そんな「少数枠」に入ろうと、今年大学受験に挑む、里親委託児の現役高校生がいる。どうすれば彼女は進学を目指せるのか? 本人や関係者に話を聞いた。

親がいなかったり、親から虐待を受けるなどの理由から、家庭では十分な養育が受けられない子どもたちがいる。こうした子どもたちを国と地方自治体の公的責任のもと、適切な養育環境などを用意して社会全体で育てていくことを「社会的養護」という。

最新の厚生労働省の調べでは、この社会的養護を要する0歳から18歳までの子どもの総数は全国で約4万5000人とされている。そのうち2020年度の児童養護施設児と里親委託児、それぞれの高校や専門学校等への進学率は一般と比較すると、数はやや落ちるものの、その多くが進学していることがわかる。

ところが大学や短期大学などについては、進学率自体、極端に低くなる。一般の進学率が52.7%に対し、児童養護施設では、17.8%、里親委託でも30.3%にとどまっている。

今年3月の児童養護施設や里親家庭で育った経験のある人についての国内初の調査報告書では、最終学歴を「4年制大学」とした者は、全体のわずか2%という衝撃的な数字も発表された。中卒や高卒(通信制や定時制を含む)者が全体の約80%を占める結果ともなっている。

小学生低学年で保護された山岡さん

山岡絵美さん(仮名、18歳)は、そんな数少ない4年生大学の「少数進学枠」に入ろうと、小学生低学年の時から勉強に励んでいる。

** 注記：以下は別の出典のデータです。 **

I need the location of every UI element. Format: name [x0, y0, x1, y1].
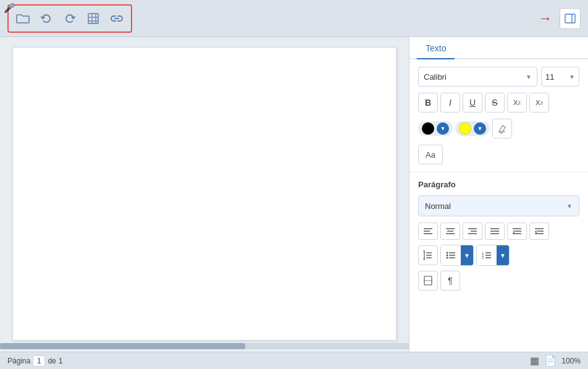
- editor-area: [0, 37, 409, 352]
- paragraph-section: Parágrafo Normal ▼: [410, 172, 588, 298]
- font-size-select[interactable]: 11 ▼: [541, 67, 579, 87]
- status-right: ▦ 📄 100%: [530, 355, 581, 367]
- tab-texto[interactable]: Texto: [417, 37, 455, 59]
- indent-decrease-button[interactable]: [507, 223, 527, 240]
- insert-table-button[interactable]: [83, 8, 104, 29]
- superscript-button[interactable]: X2: [507, 93, 527, 112]
- horizontal-scrollbar[interactable]: [0, 343, 409, 349]
- paragraph-section-title: Parágrafo: [418, 180, 579, 189]
- align-right-button[interactable]: [463, 223, 482, 240]
- bullet-list-dropdown[interactable]: ▼: [461, 245, 473, 265]
- align-row: [418, 223, 579, 240]
- numbered-list-group: 1. 2. 3. ▼: [476, 245, 510, 266]
- text-section: Calibri ▼ 11 ▼ B I U S X2 X2: [410, 59, 588, 172]
- page-separator: de: [48, 357, 56, 365]
- svg-point-32: [447, 255, 448, 257]
- paragraph-style-select[interactable]: Normal ▼: [418, 195, 579, 216]
- mic-icon: 🎤: [4, 2, 15, 14]
- open-folder-button[interactable]: [12, 8, 33, 29]
- panel-toggle-button[interactable]: [560, 8, 581, 29]
- highlight-color-swatch[interactable]: [459, 122, 471, 135]
- svg-point-33: [447, 257, 448, 259]
- format-row: B I U S X2 X2: [418, 93, 579, 112]
- italic-button[interactable]: I: [440, 93, 460, 112]
- view-normal-icon[interactable]: ▦: [530, 355, 539, 367]
- svg-point-31: [447, 252, 448, 254]
- undo-button[interactable]: [36, 8, 57, 29]
- bullet-list-button[interactable]: [441, 245, 461, 265]
- list-row: ▼ 1. 2. 3. ▼: [418, 245, 579, 266]
- align-center-button[interactable]: [440, 223, 460, 240]
- current-page: 1: [33, 355, 45, 367]
- zoom-level: 100%: [561, 357, 581, 365]
- svg-rect-6: [565, 14, 575, 23]
- chevron-down-icon: ▼: [566, 203, 573, 210]
- text-color-swatch[interactable]: [422, 122, 434, 135]
- extra-row: ¶: [418, 271, 579, 291]
- page-break-button[interactable]: [418, 271, 438, 291]
- insert-link-button[interactable]: [106, 8, 127, 29]
- page-info: Página 1 de 1: [7, 355, 62, 367]
- right-panel: Texto Calibri ▼ 11 ▼ B I U S X2: [409, 37, 588, 352]
- bold-button[interactable]: B: [418, 93, 438, 112]
- editor-page[interactable]: [12, 47, 397, 341]
- show-formatting-button[interactable]: ¶: [440, 271, 460, 291]
- color-row: ▼ ▼: [418, 119, 579, 138]
- svg-rect-0: [88, 14, 98, 23]
- align-left-button[interactable]: [418, 223, 438, 240]
- numbered-list-button[interactable]: 1. 2. 3.: [477, 245, 497, 265]
- redo-button[interactable]: [59, 8, 80, 29]
- main-toolbar: →: [0, 0, 588, 37]
- font-family-select[interactable]: Calibri ▼: [418, 67, 537, 87]
- highlight-color-dropdown[interactable]: ▼: [474, 122, 486, 135]
- underline-button[interactable]: U: [463, 93, 482, 112]
- toolbar-right: →: [539, 8, 581, 29]
- chevron-down-icon: ▼: [569, 74, 575, 80]
- total-pages: 1: [59, 357, 63, 365]
- main-content: Texto Calibri ▼ 11 ▼ B I U S X2: [0, 37, 588, 352]
- font-row: Calibri ▼ 11 ▼: [418, 67, 579, 87]
- scrollbar-thumb[interactable]: [0, 343, 245, 349]
- arrow-indicator: →: [539, 11, 552, 27]
- align-justify-button[interactable]: [485, 223, 505, 240]
- svg-text:3.: 3.: [482, 256, 484, 260]
- highlight-color-group: ▼: [455, 121, 490, 136]
- subscript-button[interactable]: X2: [529, 93, 549, 112]
- font-case-button[interactable]: Aa: [418, 145, 443, 164]
- status-bar: Página 1 de 1 ▦ 📄 100%: [0, 352, 588, 369]
- text-color-dropdown[interactable]: ▼: [437, 122, 449, 135]
- indent-increase-button[interactable]: [529, 223, 549, 240]
- chevron-down-icon: ▼: [526, 74, 532, 80]
- strikethrough-button[interactable]: S: [485, 93, 505, 112]
- bullet-list-group: ▼: [440, 245, 474, 266]
- panel-tab-row: Texto: [410, 37, 588, 59]
- page-label: Página: [7, 357, 30, 365]
- clear-format-button[interactable]: [492, 119, 512, 138]
- line-spacing-button[interactable]: [418, 245, 438, 265]
- numbered-list-dropdown[interactable]: ▼: [497, 245, 509, 265]
- view-reading-icon[interactable]: 📄: [544, 355, 556, 367]
- text-color-group: ▼: [418, 121, 453, 136]
- toolbar-button-group: [7, 4, 132, 33]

彼女の成育環境もまた大変厳しいものだった。小学校入学以前に母親が病死。その後数年間は父子家庭で育つ。病気がちな父親との暮らしは過酷で、それを見かねたまわりの大人たちが児童相談所(以下、児相)に報告。

当時、小学校低学年だった彼女は無事保護され、一時的に児童保護所へ預けられた。保護された当時は学校が夏休みのため給食も食べられず、家の食料は底をつき、父子ともに数日間水だけで餓えをしのぐような状態だったという。

絵美さんは約4カ月の一時保護を経て、現在の里親である鈴木隆宏さん、洋子さん(共に仮名)夫妻の元に運よく引き取られた。“運よく”と言うのは、社会的養護を要する子どもたちの2割程度しか、里親のもとで養育されない状況にあるからだ。大多数は、集団生活を送る児童養護施設に送られる。